Work request – Go through the records below and copy out every line that contains the word "Essential".

►

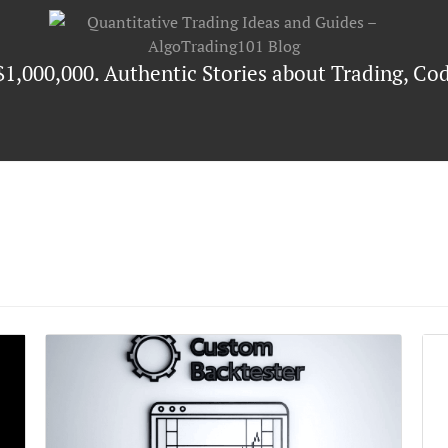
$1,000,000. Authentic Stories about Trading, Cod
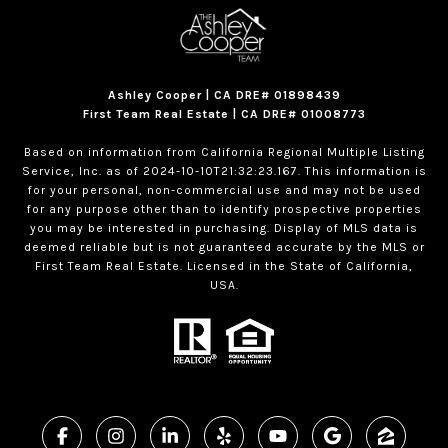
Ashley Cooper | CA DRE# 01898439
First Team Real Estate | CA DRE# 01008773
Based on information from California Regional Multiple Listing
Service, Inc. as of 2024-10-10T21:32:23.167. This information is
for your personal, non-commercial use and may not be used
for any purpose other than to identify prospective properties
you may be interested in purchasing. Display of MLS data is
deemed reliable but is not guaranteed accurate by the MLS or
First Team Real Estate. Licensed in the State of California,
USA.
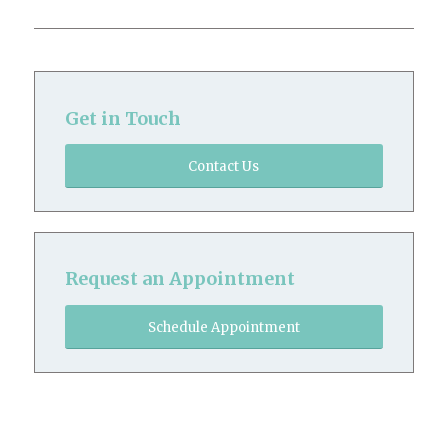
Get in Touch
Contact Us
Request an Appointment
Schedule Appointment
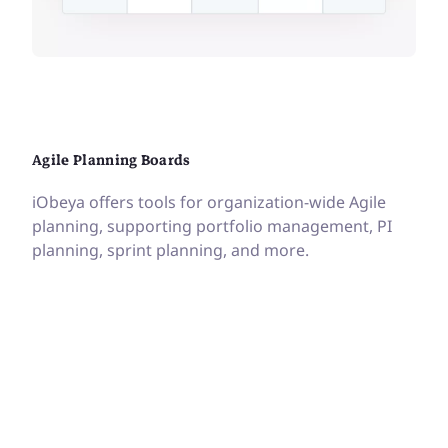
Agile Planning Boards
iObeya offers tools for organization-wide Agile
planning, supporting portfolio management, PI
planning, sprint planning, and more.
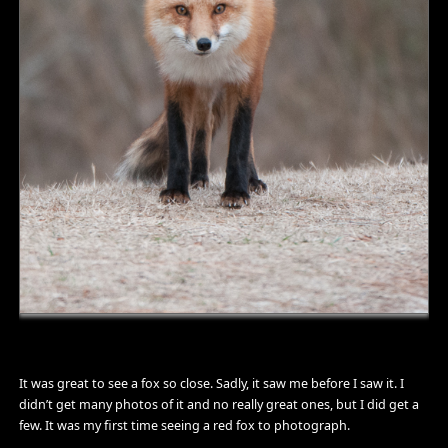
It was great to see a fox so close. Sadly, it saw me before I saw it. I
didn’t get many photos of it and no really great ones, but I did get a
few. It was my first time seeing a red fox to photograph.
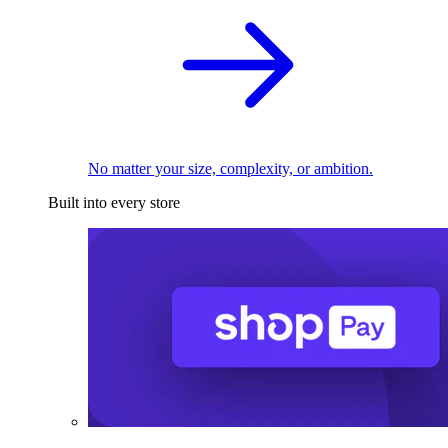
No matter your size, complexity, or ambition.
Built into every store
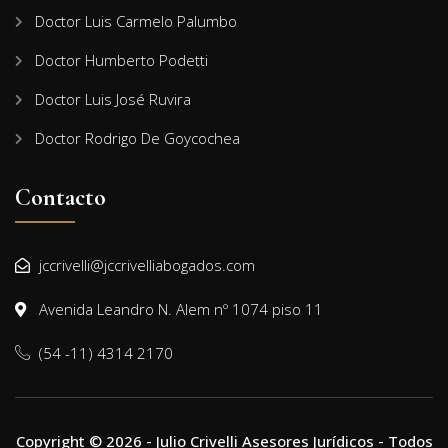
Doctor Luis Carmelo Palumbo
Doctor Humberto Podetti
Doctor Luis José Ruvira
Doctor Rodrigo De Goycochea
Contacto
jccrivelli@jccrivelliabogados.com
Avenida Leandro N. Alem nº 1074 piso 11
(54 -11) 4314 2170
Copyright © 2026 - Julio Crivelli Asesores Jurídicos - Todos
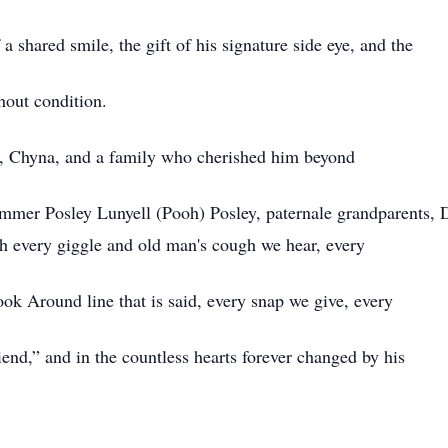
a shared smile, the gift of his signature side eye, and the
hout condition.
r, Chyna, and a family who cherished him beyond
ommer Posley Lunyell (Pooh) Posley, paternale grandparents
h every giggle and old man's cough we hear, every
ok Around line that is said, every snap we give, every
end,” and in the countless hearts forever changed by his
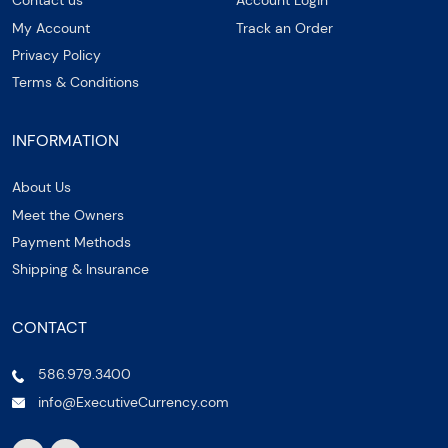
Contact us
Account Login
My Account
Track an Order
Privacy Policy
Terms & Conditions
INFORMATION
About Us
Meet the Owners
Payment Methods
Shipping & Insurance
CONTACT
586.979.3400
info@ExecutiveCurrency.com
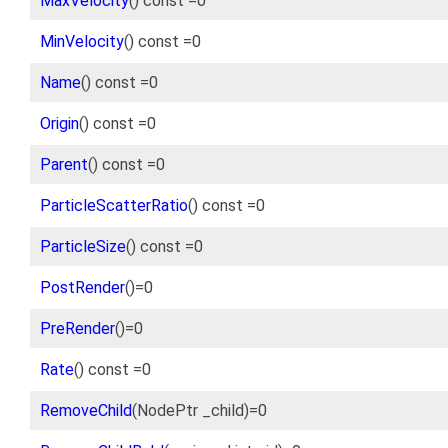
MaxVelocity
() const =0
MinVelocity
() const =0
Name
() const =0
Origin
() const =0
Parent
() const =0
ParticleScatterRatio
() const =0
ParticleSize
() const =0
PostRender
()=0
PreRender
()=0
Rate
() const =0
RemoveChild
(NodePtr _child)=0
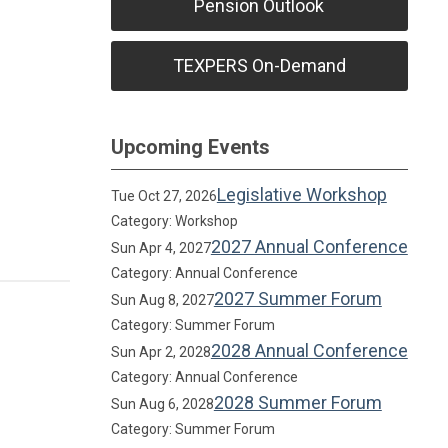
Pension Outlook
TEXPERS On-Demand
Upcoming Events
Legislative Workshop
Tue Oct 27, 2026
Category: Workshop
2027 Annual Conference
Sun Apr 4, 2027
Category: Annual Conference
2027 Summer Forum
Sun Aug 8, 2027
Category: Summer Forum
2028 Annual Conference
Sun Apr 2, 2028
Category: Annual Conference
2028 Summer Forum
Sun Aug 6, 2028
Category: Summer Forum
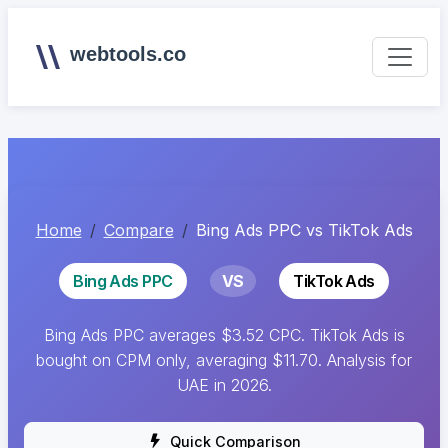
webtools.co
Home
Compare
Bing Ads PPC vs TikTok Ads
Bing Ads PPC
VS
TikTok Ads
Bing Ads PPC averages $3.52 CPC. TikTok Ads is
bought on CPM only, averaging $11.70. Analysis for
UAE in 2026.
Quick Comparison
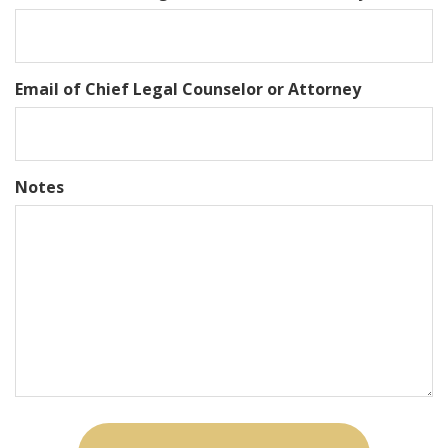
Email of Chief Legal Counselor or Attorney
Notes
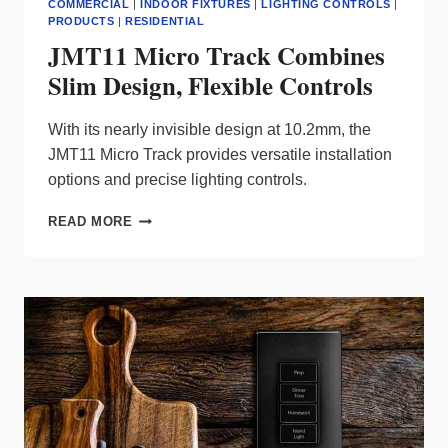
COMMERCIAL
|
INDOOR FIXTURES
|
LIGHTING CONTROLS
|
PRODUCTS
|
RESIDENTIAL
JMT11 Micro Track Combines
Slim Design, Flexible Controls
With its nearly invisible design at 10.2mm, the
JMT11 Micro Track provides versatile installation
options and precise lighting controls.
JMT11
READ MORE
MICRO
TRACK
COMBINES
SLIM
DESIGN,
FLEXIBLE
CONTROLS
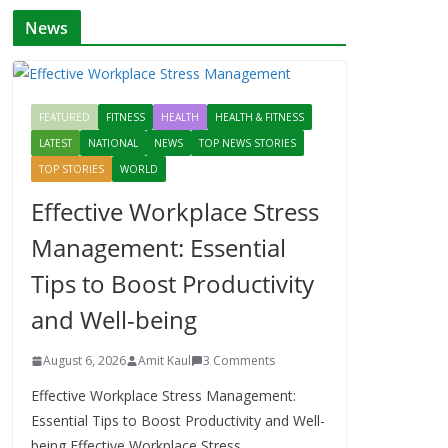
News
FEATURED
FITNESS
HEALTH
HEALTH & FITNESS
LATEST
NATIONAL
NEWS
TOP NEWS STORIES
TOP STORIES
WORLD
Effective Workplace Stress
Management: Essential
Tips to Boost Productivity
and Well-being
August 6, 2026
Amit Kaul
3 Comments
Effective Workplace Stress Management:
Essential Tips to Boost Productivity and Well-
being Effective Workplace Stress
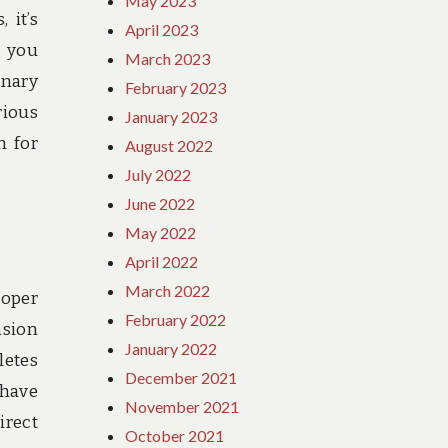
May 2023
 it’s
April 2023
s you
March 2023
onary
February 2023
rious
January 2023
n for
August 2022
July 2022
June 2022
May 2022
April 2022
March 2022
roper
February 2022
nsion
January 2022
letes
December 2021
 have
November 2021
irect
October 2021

◄

Worked solution –
Management: Essential
Essential Tips to Boost Productivity and Well-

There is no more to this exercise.